高橋氏 当ファンドの基本的な資産配分で、月次にリバランスして運用したシミュレーションでは、2003年4月末を100とすると、20年後の2023年4月末に200超の成績になります。20年で資産価値が2倍になりました。この期間に年率2%のインフレ率で物価が上昇すると100が150に50%の上昇になります。もし、この間をゼロ%金利の預貯金に資金を置いていたら、資産の価値は50%目減りしたということになります。インフレの時代を迎えた今、資金を預貯金で寝かせておくだけでは資産の価値を守れません。しっかりとリスクを抑制したマルチ・アセットのファンドで運用することが重要になると思います。
新村 積立投資で「S&P500」のインデックスファンドを毎月数万円の積み立てる場合、そのお金は「当面は使う予定のない資金」ということだと思います。預貯金の大半が相当する「いつかは使う資金」は、リスクを抑えた運用をするマルチ・アセットを使って「インフレに負けない運用」を目指した方が良いと思います。お金の性質によって、利用するファンドを使い分けるということが、これからの資産形成では非常に重要になってくると思います。
マルチ・アセットのファンドを紹介する際の1つのポイントは、「誰が運用している?」ということです。たとえば、「フィデリティ・日本成長株・ファンド」や「フィデリティ・USハイ・イールド・ファンド」などへの投資ご経験があって、フィデリティの運用に信頼をいただいているお客様には、「フィデリティが運用するバランスファンドです」ということで、ファンドに対する信頼感を得ていただけると思います。

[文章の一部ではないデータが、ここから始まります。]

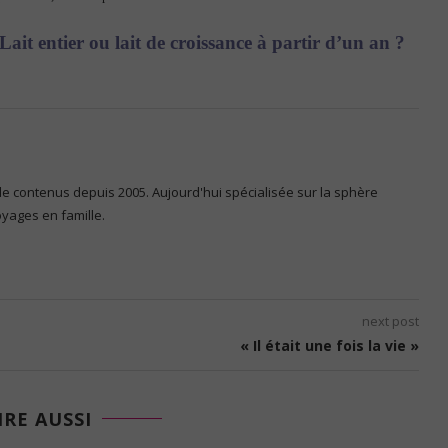
Lait entier ou lait de croissance à partir d’un an ?
 de contenus depuis 2005. Aujourd'hui spécialisée sur la sphère
voyages en famille.
next post
« Il était une fois la vie »
IRE AUSSI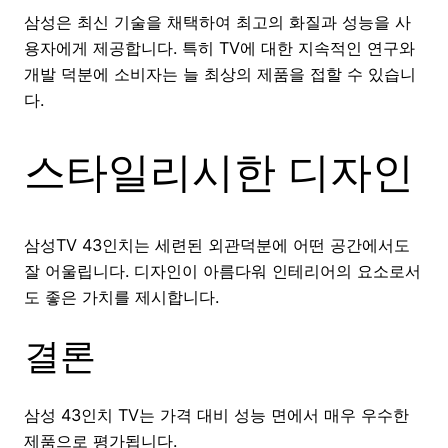
삼성은 최신 기술을 채택하여 최고의 화질과 성능을 사
용자에게 제공합니다. 특히 TV에 대한 지속적인 연구와
개발 덕분에 소비자는 늘 최상의 제품을 접할 수 있습니
다.
스타일리시한 디자인
삼성TV 43인치는 세련된 외관덕분에 어떤 공간에서도
잘 어울립니다. 디자인이 아름다워 인테리어의 요소로서
도 좋은 가치를 제시합니다.
결론
삼성 43인치 TV는 가격 대비 성능 면에서 매우 우수한
제품으로 평가됩니다.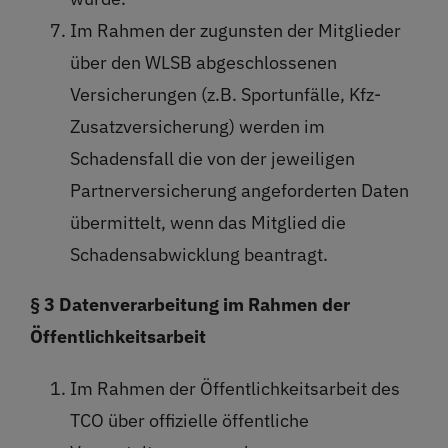
Im Rahmen der zugunsten der Mitglieder
über den WLSB abgeschlossenen
Versicherungen (z.B. Sportunfälle, Kfz-
Zusatzversicherung) werden im
Schadensfall die von der jeweiligen
Partnerversicherung angeforderten Daten
übermittelt, wenn das Mitglied die
Schadensabwicklung beantragt.
§ 3 Datenverarbeitung im Rahmen der
Öffentlichkeitsarbeit
Im Rahmen der Öffentlichkeitsarbeit des
TCO über offizielle öffentliche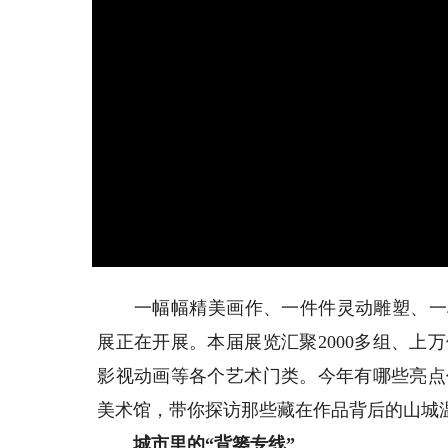
一幅幅精美画作、一件件灵动雕塑、一段
展正在开展。本届展览汇聚2000多组、
影视动画等各个艺术门类。今年有哪些亮点
美术馆，带你探访那些藏在作品背后的山城
城市里的“背篓专线”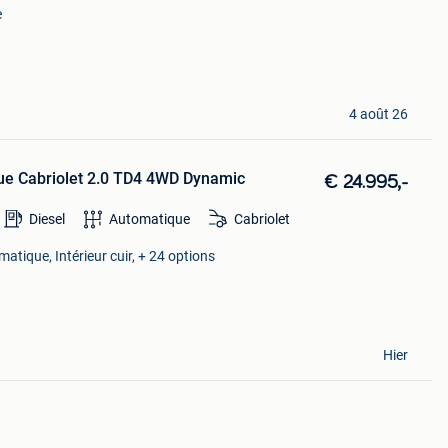
e
4 août 26
ue Cabriolet 2.0 TD4 4WD Dynamic
€ 24.995,-
Diesel
Automatique
Cabriolet
matique, Intérieur cuir, + 24 options
Hier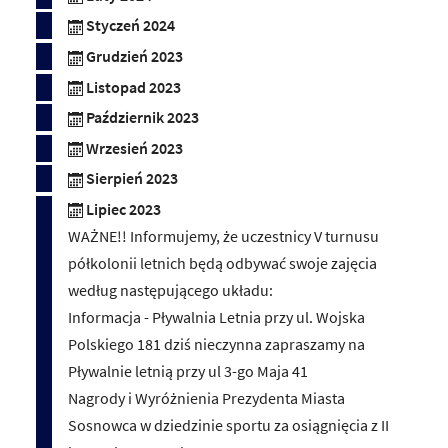
Styczeń 2024
Grudzień 2023
Listopad 2023
Październik 2023
Wrzesień 2023
Sierpień 2023
Lipiec 2023
WAŻNE!! Informujemy, że uczestnicy V turnusu
półkolonii letnich będą odbywać swoje zajęcia
według następującego układu:
Informacja - Pływalnia Letnia przy ul. Wojska
Polskiego 181 dziś nieczynna zapraszamy na
Pływalnie letnią przy ul 3-go Maja 41
Nagrody i Wyróżnienia Prezydenta Miasta
Sosnowca w dziedzinie sportu za osiągnięcia z II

また、米国の401kでまとまった資産を作った方々の多くが株式への投資比率を20%程度にしたマルチ・アセット型バランスファンドを使っているという現実に合わせ、それと同じ考え方のファンドに投資するということも重要です。特別な考え方ではなく、普通の資産管理の方法を実行するということです。そして、資産を守ることに重点を置きますので、変化が予想できない為替は基本的にフルヘッジで運用します。資金の性格に合わせた運用を忠実に行うファンドであるということもポイントになります。
私どもでは「フィデリティ・ロイヤル・コア・ファンド」のメリットを広く理解していただくため、販売会社の方々と一緒になって時間をかけてマルチ・アセット・ファンドの価値を伝えていきたいと考えています。当ファンドはみずほフィナンシャルグループ様でお取り扱いいただきますが、販売会社様によっては、もう少しリスク水準の大きな「株式40%、債券60%」の基本比率のファンドの方が望ましいなど、ご要望もあると思います。そのようなニーズに対応したカスタマイズも可能です。「新NISA」で大きく動き出すであろう「貯蓄から投資へ」というムーブメントの中核をなすであろう安定的な運用商品を、ぜひ、実績のある私どもと一緒にご提供いただくことをご検討ください。